General information
- Location: Dillingham Boulevard & Kokea Street Honolulu, Hawaiʻi
- Coordinates: 21°19′18″N 157°52′21″W﻿ / ﻿21.321730°N 157.872542°W
- Owner: Honolulu Department of Transportation Services
- Platforms: 2 side platforms
- Tracks: 2

Construction
- Structure type: Elevated
- Accessible: Yes

History
- Opening: 2031; 5 years' time

Future services
| Preceding station | Skyline |  |  | Following station |
| Mokauea toward Kualakaʻi |  | Skyline (Segment 3) |  | Kūwili toward Kaʻākaukukui |

Location

= Niuhelewai station =

Future Honolulu Skyline station

Niuhelewai station (also known as Honolulu Community College–Kapālama station) is a planned Skyline station in Honolulu, Hawaiʻi. It will be built as part of Segment 3 of the Skyline route, scheduled to open in 2031.

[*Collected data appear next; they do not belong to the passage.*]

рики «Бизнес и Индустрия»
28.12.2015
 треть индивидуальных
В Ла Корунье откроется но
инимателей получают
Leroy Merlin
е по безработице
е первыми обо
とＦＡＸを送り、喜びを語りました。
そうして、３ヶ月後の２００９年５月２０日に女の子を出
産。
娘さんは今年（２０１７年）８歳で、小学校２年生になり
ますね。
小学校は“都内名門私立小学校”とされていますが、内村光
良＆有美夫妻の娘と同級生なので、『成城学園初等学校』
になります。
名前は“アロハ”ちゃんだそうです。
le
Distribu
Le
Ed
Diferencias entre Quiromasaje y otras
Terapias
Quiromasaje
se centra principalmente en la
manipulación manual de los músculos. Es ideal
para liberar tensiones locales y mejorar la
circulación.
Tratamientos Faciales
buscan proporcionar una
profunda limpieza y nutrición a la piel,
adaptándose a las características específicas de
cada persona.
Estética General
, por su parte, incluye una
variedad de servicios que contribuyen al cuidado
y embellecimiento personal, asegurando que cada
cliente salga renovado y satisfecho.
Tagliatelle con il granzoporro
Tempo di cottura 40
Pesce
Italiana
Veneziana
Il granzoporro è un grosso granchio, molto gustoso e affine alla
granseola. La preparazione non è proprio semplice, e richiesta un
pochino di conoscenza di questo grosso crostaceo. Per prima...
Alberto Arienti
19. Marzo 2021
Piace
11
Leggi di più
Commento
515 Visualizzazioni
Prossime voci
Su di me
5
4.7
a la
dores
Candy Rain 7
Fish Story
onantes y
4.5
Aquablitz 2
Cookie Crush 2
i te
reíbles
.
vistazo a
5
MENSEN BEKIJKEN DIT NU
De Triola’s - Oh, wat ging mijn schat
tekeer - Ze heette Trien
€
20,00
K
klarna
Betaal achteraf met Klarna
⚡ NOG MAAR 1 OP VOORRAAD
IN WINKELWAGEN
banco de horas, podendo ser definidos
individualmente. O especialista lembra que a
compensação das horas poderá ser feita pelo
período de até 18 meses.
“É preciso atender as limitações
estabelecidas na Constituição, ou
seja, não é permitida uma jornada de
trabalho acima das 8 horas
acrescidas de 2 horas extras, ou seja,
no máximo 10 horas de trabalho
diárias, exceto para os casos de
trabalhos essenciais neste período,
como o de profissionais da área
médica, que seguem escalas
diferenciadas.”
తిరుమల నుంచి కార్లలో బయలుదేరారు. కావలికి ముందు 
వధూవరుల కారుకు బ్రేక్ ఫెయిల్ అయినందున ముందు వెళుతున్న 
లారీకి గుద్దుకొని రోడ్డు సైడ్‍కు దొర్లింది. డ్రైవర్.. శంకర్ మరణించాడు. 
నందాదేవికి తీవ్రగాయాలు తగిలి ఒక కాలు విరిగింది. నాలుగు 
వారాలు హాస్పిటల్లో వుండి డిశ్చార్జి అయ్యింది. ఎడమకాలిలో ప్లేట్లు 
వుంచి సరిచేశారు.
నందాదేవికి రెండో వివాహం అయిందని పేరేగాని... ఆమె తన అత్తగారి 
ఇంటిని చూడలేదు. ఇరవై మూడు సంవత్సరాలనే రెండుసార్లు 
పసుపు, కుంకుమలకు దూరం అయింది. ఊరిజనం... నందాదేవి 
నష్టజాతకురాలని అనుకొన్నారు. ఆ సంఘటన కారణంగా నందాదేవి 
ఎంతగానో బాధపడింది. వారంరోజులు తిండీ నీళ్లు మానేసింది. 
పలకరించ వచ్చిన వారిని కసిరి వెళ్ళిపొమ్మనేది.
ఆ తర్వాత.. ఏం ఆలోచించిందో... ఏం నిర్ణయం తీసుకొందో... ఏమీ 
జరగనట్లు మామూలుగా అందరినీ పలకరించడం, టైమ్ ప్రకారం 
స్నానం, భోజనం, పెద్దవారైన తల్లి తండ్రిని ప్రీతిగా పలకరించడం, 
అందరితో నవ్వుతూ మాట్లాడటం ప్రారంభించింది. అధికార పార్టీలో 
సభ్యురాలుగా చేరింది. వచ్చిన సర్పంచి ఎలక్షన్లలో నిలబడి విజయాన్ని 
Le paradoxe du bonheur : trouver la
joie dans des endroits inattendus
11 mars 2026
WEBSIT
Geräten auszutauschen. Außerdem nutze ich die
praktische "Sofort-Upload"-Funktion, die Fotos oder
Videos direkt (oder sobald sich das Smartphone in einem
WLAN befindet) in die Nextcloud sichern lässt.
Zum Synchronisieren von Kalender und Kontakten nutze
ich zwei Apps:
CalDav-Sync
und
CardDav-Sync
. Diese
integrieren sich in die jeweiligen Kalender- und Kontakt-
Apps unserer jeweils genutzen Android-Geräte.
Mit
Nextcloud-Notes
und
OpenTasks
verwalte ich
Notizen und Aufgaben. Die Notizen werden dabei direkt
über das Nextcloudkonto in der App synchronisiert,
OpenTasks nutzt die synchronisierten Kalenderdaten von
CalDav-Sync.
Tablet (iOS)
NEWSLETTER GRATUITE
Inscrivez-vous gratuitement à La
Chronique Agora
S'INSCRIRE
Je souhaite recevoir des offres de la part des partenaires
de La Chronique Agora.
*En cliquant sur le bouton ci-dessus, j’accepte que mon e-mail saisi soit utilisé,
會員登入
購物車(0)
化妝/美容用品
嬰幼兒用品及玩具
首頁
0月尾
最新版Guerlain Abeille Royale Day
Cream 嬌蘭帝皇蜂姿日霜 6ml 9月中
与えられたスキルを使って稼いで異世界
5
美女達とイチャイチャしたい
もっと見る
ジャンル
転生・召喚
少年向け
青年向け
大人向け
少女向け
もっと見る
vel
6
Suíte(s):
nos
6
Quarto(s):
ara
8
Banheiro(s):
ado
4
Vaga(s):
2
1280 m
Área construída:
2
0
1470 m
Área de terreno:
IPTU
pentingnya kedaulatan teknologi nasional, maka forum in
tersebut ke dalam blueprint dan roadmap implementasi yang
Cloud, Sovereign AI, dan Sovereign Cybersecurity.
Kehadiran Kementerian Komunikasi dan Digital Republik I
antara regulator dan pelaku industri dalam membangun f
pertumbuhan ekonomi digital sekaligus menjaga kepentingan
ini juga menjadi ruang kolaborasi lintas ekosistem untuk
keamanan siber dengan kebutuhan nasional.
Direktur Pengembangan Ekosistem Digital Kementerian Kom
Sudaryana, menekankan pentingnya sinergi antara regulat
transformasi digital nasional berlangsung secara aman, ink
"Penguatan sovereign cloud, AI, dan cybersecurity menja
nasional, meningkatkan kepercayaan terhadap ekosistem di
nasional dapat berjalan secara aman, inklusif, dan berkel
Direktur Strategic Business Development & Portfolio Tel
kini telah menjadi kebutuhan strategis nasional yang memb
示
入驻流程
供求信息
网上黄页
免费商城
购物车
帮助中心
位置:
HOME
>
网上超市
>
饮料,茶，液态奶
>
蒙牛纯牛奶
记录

The Hawaiian Station Name Working Group proposed Hawaiian names for the twelve rail stations on the eastern end of the rail system (stations in the Airport and City Center segments) in April 2019. The name of this station, Niuhelewai, means "coconut going or carried on water" and refers to a sacred residence of the goddess Haumea, the site of a battle between Haumea and Kaulu, and also the site of a battle between warriors from Oʻahu and Maui. Construction began in 2025 and ongoing.